🤖 AI Summary
This study investigates large language models’ (LLMs) ability to discern fine-grained semantic functions of the English discourse particle “just”—including exclusivity, temporal modification, and emphasis. Using the first formal semantics–driven, polysemy-annotated dataset curated by linguistics experts, we conduct systematic evaluation via zero-shot and few-shot prompting, complemented by human validation and statistical analysis. Results show that while LLMs can distinguish broad semantic categories, they exhibit inconsistent performance on subtle discourse-level distinctions, achieving significantly lower accuracy than human annotators. The primary contribution is the establishment of the first high-precision, fine-grained benchmark for discourse particle interpretation, which reveals structural limitations in LLMs’ discourse-level semantic reasoning. This work advances methodology for evaluating model semantics by integrating formal linguistic theory with empirical model assessment, offering both a novel evaluation framework and concrete evidence of current LLMs’ discourse comprehension gaps.
📝 Abstract
Discourse particles are crucial elements that subtly shape the meaning of text.

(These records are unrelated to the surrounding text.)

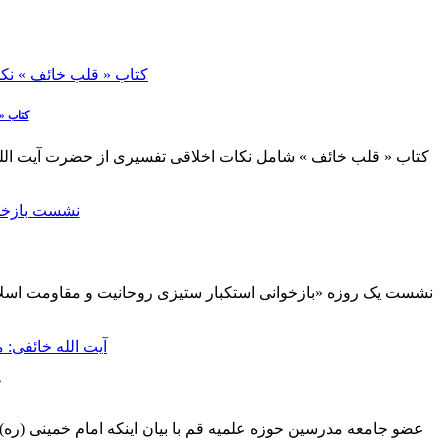
کتاب «
عضو جامعه مدرسین حوزه علمیه قم با بیان اینکه امام خمینی (ره) م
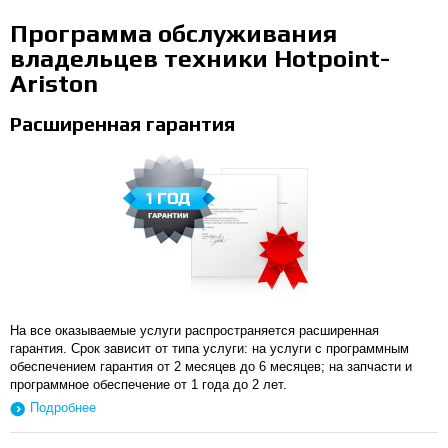
Программа обслуживания
владельцев техники Hotpoint-
Ariston
Расширенная гарантия
На все оказываемые услуги распространяется расширенная
гарантия. Срок зависит от типа услуги: на услуги с программным
обеспечением гарантия от 2 месяцев до 6 месяцев; на запчасти и
программное обеспечение от 1 года до 2 лет.
Подробнее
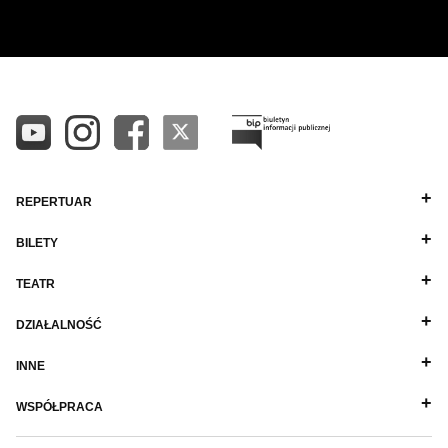
WSZYSTKIE
REPERTUAR
BILETY
TEATR
DZIAŁALNOŚĆ
INNE
WSPÓŁPRACA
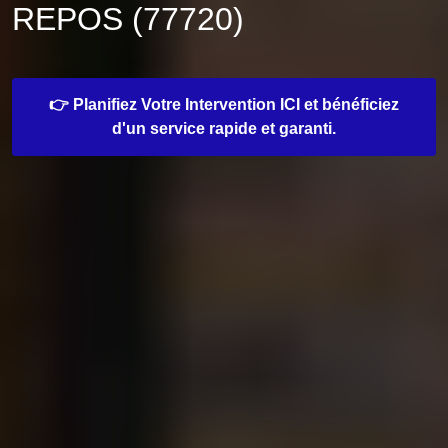
REPOS (77720)
👉 Planifiez Votre Intervention ICI et bénéficiez
d'un service rapide et garanti.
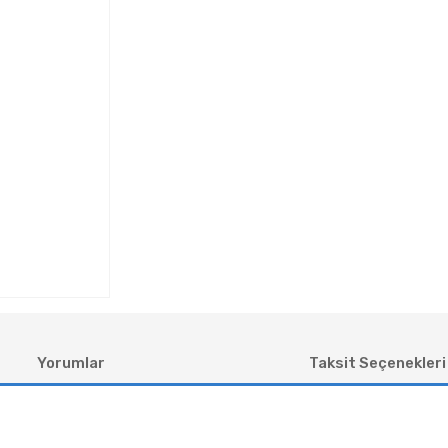
Yorumlar
Taksit Seçenekleri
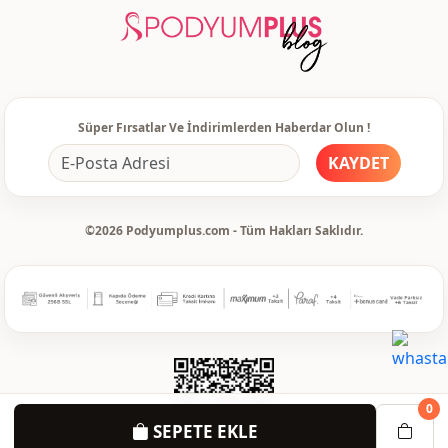
Süper Fırsatlar Ve İndirimlerden Haberdar Olun !
KAYDET
©2026 Podyumplus.com - Tüm Hakları Saklıdır.
0
SEPETE EKLE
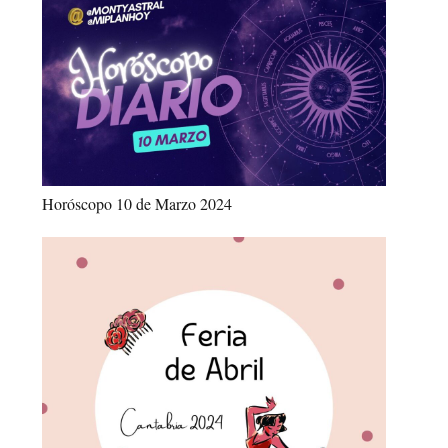
Horóscopo 10 de Marzo 2024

These words, often polyfunctional, give rise to nuanced and often quite disparate semantic/discourse effects, as exemplified by the diverse uses of the particle"just"(e.g., exclusive, temporal, emphatic). This work investigates the capacity of LLMs to distinguish the fine-grained senses of English"just", a well-studied example in formal semantics, using data meticulously created and labeled by expert linguists. Our findings reveal that while LLMs exhibit some ability to differentiate between broader categories, they struggle to fully capture more subtle nuances, highlighting a gap in their understanding of discourse particles.